6. Pontos de atenção: onde o planejamento pode falhar
Estruturas bem desenhadas no papel podem gerar problemas sérios na prática quando não são executadas com o rigor técnico necessário. Há três pontos de atenção que todo médico ou gestor deve conhecer antes de adotar esse modelo:
6.1 A equiparação precisa ser real, não formal
A Receita Federal tem aprimorado significativamente seu cruzamento de dados. Uma clínica que altera o contrato social e o CNAE para se enquadrar formalmente na equiparação, mas cujos serviços são predominantemente consultas simples, está exposta a autuação retroativa. O benefício exige aderência material: os procedimentos realizados precisam ser efetivamente de natureza hospitalar, os alvarás precisam refletir isso e a contabilidade precisa segregar as receitas com clareza.
6.2 A holding precisa ter substância
Uma holding criada exclusivamente para diferir o pagamento de imposto, sem qualquer função real na estrutura do grupo, pode ser desconsiderada pela Receita Federal com base nas normas gerais antielisivas. A holding precisa ter propósito negocial: governança, planejamento sucessório, proteção patrimonial, gestão de múltiplas unidades ou qualquer outra função que vá além da mera interposição de pessoa jurídica. Esse propósito não precisa ser único, mas precisa existir e ser documentado.
6.3 O planejamento das distribuições não é automático
A holding não elimina o imposto, ela o administra. Distribuições mal calibradas, que excedam os limites mensais sem análise prévia, ou que gerem tributação mínima anual inesperada, podem resultar em carga efetiva maior do que a esperada. O planejamento das distribuições precisa ser revisado periodicamente, com base na composição dos rendimentos do sócio no ano, e não apenas quando os lucros chegam à holding.
Conclusão
A pergunta que dá título a este artigo, ou seja, ‘holding médica faz sentido em estruturas com equiparação hospitalar?’, tem uma resposta que vai além do simples sim ou não.
Faz sentido, e muito, quando os dois instrumentos são entendidos como complementares: a equiparação hospitalar atua na pessoa jurídica, reduzindo o imposto pago sobre o que é gerado; a holding atua no fluxo de saída, organizando como e quando esses lucros chegam ao sócio. Um sem o outro é planejamento incompleto.
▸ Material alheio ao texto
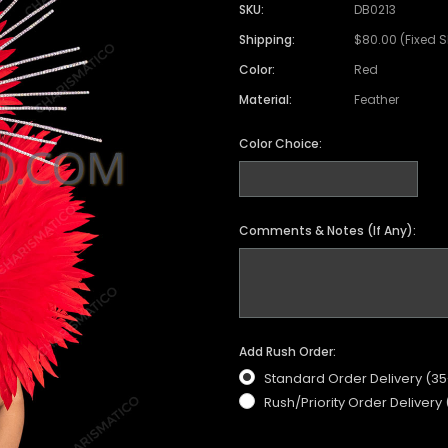
SKU:
DB0213
Shipping:
$80.00 (Fixed 
Color:
Red
Material:
Feather
Color Choice:
Comments & Notes (If Any):
Add Rush Order:
Standard Order Delivery (3
Rush/Priority Order Delivery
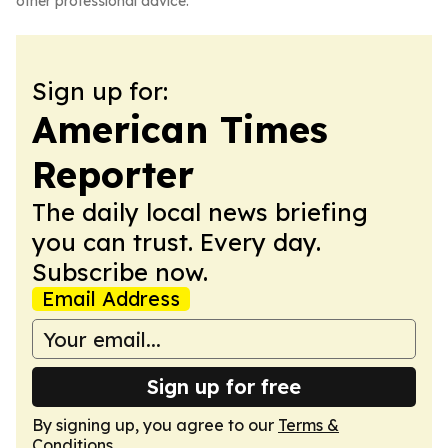
other professional advice.
Sign up for:
American Times
Reporter
The daily local news briefing
you can trust. Every day.
Subscribe now.
Email Address
Sign up for free
By signing up, you agree to our
Terms &
Conditions
.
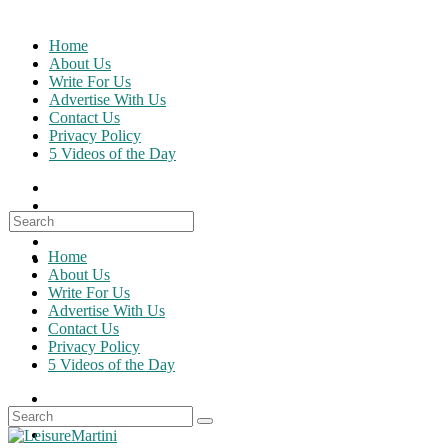
Skip
to
Home
content
About Us
Write For Us
Advertise With Us
Contact Us
Privacy Policy
5 Videos of the Day
Search
for:
Home
About Us
Write For Us
Advertise With Us
Contact Us
Privacy Policy
5 Videos of the Day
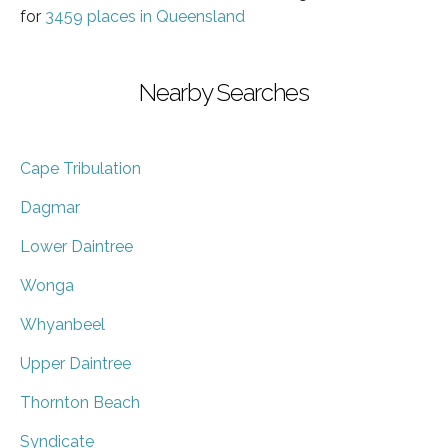
for
3459 places in Queensland
Nearby Searches
Cape Tribulation
Dagmar
Lower Daintree
Wonga
Whyanbeel
Upper Daintree
Thornton Beach
Syndicate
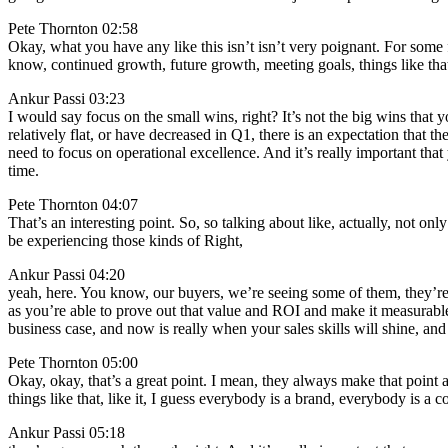
Pete Thornton 02:58
Okay, what you have any like this isn’t isn’t very poignant. For some f
know, continued growth, future growth, meeting goals, things like tha
Ankur Passi 03:23
I would say focus on the small wins, right? It’s not the big wins that 
relatively flat, or have decreased in Q1, there is an expectation that
need to focus on operational excellence. And it’s really important that
time.
Pete Thornton 04:07
That’s an interesting point. So, so talking about like, actually, not on
be experiencing those kinds of Right,
Ankur Passi 04:20
yeah, here. You know, our buyers, we’re seeing some of them, they’re 
as you’re able to prove out that value and ROI and make it measurable and
business case, and now is really when your sales skills will shine, an
Pete Thornton 05:00
Okay, okay, that’s a great point. I mean, they always make that point
things like that, like it, I guess everybody is a brand, everybody is 
Ankur Passi 05:18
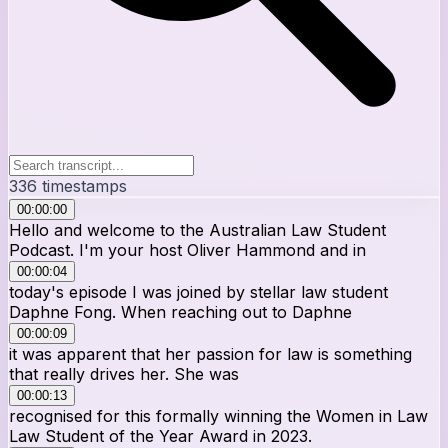
336
timestamps
00:00:00
Hello and welcome to the Australian Law Student
Podcast. I'm your host Oliver Hammond and in
00:00:04
today's episode I was joined by stellar law student
Daphne Fong. When reaching out to Daphne
00:00:09
it was apparent that her passion for law is something
that really drives her. She was
00:00:13
recognised for this formally winning the Women in Law
Law Student of the Year Award in 2023.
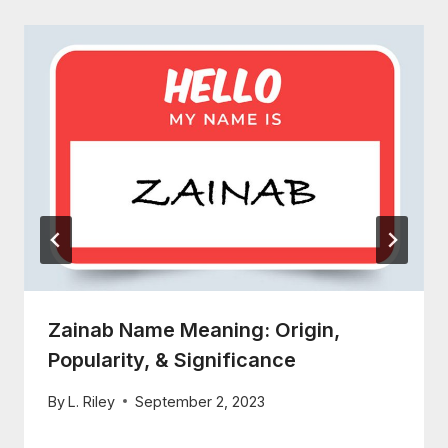
Zainab Name Meaning: Origin,
Popularity, & Significance
By
L. Riley
September 2, 2023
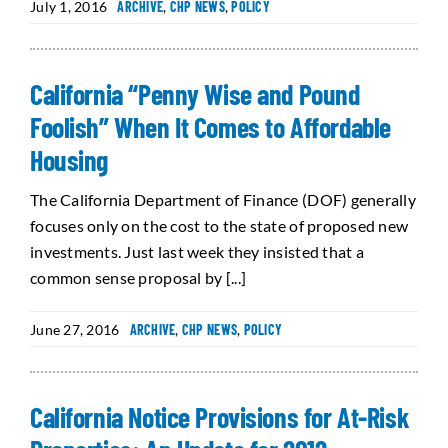
July 1, 2016
ARCHIVE
,
CHP NEWS
,
POLICY
California “Penny Wise and Pound
Foolish” When It Comes to Affordable
Housing
The California Department of Finance (DOF) generally
focuses only on the cost to the state of proposed new
investments. Just last week they insisted that a
common sense proposal by [...]
June 27, 2016
ARCHIVE
,
CHP NEWS
,
POLICY
California Notice Provisions for At-Risk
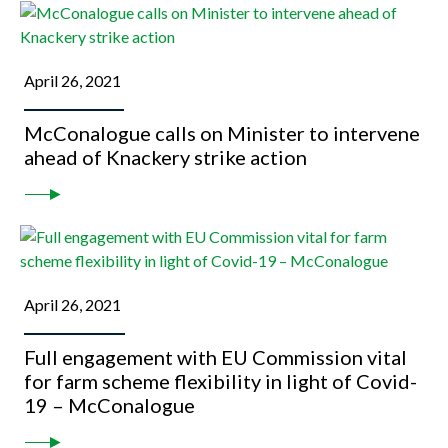
April 26, 2021
McConalogue calls on Minister to intervene
ahead of Knackery strike action
April 26, 2021
Full engagement with EU Commission vital
for farm scheme flexibility in light of Covid-
19 – McConalogue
O contexto legislativo atual reforça essa complementaridade. A Lei nº 15.270/2025 tornou a distribuição direta de grandes volumes de dividendos a pessoas físicas mais onerosa do que era antes. Clínicas que já eram equiparadas hospitalares e cujos sócios detinham participações diretamente como pessoas físicas passaram a ter, a partir de 2026, um custo tributário na distribuição que simplesmente não existia em 2025. A holding endereça exatamente esse custo.
O que não faz sentido é montar qualquer uma dessas estruturas de forma apressada, sem análise individualizada da clínica, sem ajuste dos documentos societários e sanitários, sem segregação contábil das receitas e sem planejamento das distribuições ao longo do ano. Planejamento tributário sério não é produto de prateleira, mas sim diagnóstico e execução caso a caso.
Para o médico ou gestor que ainda não revisou o enquadramento tributário da sua clínica à luz desses dois institutos, o ponto de partida é simples: verificar se os procedimentos realizados se enquadram nos critérios da equiparação hospitalar e se a forma atual de distribuição de lucros está gerando uma tributação que poderia ser evitada ou diferida. Ambas as perguntas merecem uma resposta técnica antes de qualquer movimento.